§ Problem statement
Count the lines below that include "time". Only the number should be given.

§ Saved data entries
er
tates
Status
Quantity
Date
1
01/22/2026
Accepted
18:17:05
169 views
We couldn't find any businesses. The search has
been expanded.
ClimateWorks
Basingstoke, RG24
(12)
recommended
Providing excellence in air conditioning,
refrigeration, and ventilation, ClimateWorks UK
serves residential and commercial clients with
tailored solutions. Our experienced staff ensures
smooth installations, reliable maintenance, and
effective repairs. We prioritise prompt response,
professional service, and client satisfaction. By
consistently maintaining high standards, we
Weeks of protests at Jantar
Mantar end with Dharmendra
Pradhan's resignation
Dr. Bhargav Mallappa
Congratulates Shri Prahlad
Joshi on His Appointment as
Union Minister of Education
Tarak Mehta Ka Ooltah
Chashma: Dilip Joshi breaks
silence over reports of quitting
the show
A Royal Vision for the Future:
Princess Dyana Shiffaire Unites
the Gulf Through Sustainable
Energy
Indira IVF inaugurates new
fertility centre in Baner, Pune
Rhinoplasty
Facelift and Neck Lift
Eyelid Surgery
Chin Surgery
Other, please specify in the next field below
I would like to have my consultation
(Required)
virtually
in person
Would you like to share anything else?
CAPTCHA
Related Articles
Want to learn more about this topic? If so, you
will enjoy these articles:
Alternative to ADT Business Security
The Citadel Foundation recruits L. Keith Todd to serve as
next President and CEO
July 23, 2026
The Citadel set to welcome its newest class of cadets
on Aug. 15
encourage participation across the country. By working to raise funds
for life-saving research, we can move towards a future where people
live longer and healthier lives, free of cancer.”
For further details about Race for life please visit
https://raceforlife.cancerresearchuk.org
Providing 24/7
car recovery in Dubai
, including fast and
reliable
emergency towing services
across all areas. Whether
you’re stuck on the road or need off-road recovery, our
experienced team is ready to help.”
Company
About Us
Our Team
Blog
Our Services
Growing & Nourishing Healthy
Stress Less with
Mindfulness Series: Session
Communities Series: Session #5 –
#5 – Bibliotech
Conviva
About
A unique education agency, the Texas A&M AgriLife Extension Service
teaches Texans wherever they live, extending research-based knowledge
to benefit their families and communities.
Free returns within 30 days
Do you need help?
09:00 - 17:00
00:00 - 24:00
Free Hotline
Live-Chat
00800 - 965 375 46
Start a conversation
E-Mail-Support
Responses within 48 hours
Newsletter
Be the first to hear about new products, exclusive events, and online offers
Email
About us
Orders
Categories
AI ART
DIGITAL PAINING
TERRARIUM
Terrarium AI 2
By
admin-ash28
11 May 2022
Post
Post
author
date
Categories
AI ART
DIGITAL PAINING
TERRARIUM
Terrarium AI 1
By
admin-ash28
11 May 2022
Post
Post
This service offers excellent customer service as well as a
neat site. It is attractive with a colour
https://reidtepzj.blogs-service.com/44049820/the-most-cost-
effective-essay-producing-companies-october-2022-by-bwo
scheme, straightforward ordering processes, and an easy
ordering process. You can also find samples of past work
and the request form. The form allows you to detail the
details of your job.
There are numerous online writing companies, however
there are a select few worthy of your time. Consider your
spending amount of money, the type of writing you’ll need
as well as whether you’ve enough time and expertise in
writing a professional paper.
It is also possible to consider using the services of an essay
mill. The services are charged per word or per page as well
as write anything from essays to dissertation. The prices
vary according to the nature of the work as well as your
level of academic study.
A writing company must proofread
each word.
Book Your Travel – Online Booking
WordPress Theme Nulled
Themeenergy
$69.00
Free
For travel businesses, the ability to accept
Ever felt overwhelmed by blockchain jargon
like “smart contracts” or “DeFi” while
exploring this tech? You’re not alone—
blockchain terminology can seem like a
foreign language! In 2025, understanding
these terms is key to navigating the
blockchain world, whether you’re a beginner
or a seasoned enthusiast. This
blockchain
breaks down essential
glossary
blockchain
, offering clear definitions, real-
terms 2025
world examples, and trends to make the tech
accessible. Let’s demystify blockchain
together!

§ Exercise solution
2